Real-time extraction and processing of structured blocks from text streams

Project description

Streamblocks

PyPI version Python Versions License: MIT Tests codecov Docs

Real-time extraction and processing of structured blocks from text streams.

LLMs often embed structured data in their responses: file operations, code blocks, tool calls.

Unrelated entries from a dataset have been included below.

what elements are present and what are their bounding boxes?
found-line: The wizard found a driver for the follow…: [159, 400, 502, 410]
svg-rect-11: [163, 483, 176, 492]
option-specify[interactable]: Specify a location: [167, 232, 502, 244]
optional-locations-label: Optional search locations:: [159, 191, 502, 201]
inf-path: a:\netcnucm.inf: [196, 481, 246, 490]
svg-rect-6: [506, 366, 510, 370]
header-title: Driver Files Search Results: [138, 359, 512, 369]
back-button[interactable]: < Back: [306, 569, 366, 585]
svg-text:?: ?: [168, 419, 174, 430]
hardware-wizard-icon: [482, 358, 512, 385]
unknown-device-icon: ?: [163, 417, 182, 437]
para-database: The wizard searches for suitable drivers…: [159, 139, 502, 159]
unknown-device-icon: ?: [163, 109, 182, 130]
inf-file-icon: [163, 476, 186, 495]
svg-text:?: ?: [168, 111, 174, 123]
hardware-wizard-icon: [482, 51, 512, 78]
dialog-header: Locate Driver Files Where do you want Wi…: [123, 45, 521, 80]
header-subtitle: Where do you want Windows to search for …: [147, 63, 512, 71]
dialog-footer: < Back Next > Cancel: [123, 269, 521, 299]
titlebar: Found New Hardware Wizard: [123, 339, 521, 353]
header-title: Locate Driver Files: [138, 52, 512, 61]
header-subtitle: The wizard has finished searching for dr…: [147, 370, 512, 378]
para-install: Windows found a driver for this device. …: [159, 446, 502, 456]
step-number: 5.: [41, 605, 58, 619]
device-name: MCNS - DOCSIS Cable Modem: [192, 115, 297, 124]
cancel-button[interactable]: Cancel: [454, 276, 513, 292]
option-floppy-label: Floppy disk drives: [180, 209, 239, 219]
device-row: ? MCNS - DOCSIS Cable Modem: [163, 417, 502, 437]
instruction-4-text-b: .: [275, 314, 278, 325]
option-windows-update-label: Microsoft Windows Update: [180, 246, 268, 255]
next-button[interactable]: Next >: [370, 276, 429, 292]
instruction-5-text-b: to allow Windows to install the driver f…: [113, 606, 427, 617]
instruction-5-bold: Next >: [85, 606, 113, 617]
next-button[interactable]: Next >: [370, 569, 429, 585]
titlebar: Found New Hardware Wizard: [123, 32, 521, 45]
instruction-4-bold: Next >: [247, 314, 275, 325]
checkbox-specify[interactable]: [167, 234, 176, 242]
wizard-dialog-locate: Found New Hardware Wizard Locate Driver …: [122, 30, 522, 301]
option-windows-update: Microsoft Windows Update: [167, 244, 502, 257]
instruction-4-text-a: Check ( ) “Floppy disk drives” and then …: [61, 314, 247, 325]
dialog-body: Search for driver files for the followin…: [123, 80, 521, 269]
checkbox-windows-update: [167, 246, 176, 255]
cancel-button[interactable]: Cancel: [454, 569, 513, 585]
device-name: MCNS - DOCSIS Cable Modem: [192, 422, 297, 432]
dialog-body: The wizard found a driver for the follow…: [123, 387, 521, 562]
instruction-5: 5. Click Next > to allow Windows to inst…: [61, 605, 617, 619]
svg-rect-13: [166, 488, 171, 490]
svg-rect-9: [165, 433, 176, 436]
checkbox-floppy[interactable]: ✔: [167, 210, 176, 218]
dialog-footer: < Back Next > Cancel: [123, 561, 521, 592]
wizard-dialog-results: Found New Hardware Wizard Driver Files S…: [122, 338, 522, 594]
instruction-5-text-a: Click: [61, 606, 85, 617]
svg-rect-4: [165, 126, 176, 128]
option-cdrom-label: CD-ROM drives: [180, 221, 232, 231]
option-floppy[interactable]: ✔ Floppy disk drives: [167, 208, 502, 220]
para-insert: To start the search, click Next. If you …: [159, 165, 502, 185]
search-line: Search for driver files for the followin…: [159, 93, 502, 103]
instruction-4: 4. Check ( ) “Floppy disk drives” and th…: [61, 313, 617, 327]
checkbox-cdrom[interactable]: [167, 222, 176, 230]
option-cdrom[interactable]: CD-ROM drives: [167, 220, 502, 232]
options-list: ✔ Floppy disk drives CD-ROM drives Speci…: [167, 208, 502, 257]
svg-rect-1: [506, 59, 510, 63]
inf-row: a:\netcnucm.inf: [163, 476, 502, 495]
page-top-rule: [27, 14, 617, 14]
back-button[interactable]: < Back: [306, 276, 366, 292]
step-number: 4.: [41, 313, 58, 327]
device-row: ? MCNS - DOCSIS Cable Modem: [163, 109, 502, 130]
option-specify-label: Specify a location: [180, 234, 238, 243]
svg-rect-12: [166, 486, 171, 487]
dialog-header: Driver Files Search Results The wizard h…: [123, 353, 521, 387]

Streamblocks extracts these blocks in real-time as the stream arrives, emitting events like BLOCK_START, BLOCK_CONTENT_DELTA, and BLOCK_END. Process a Gemini stream, detect !!save:file\npath/to/file.py\n!!end blocks, and react immediately, no need to wait for the full response.

Table of Contents

Features

  • Pluggable Syntax System: Define your own block syntaxes or use built-in ones
  • Async Stream Processing: Process text streams line-by-line with full async support
  • AI Provider Adapters: Automatic adapter detection for Gemini, OpenAI, Anthropic
  • AG-UI Protocol Support: Bidirectional adapters that consume AG-UI streams and emit AG-UI events
  • Type-Safe Models: Use Pydantic models for block metadata and content
  • Event-Driven Architecture: React to block detection, updates, completion, and rejection
  • Production Ready: Comprehensive error handling, logging, and validation

Installation

pip install streamblocks

Quick Start

import asyncio
from streamblocks import BlockRegistry, DelimiterPreambleSyntax, StreamBlockProcessor, EventType
from streamblocks.content import FileOperationsContent, FileOperationsMetadata

async def main():
    registry = BlockRegistry()
    syntax = DelimiterPreambleSyntax(
        metadata_class=FileOperationsMetadata,
        content_class=FileOperationsContent,
    )
    registry.register_syntax(syntax, block_types=["files_operations"])
    processor = StreamBlockProcessor(registry)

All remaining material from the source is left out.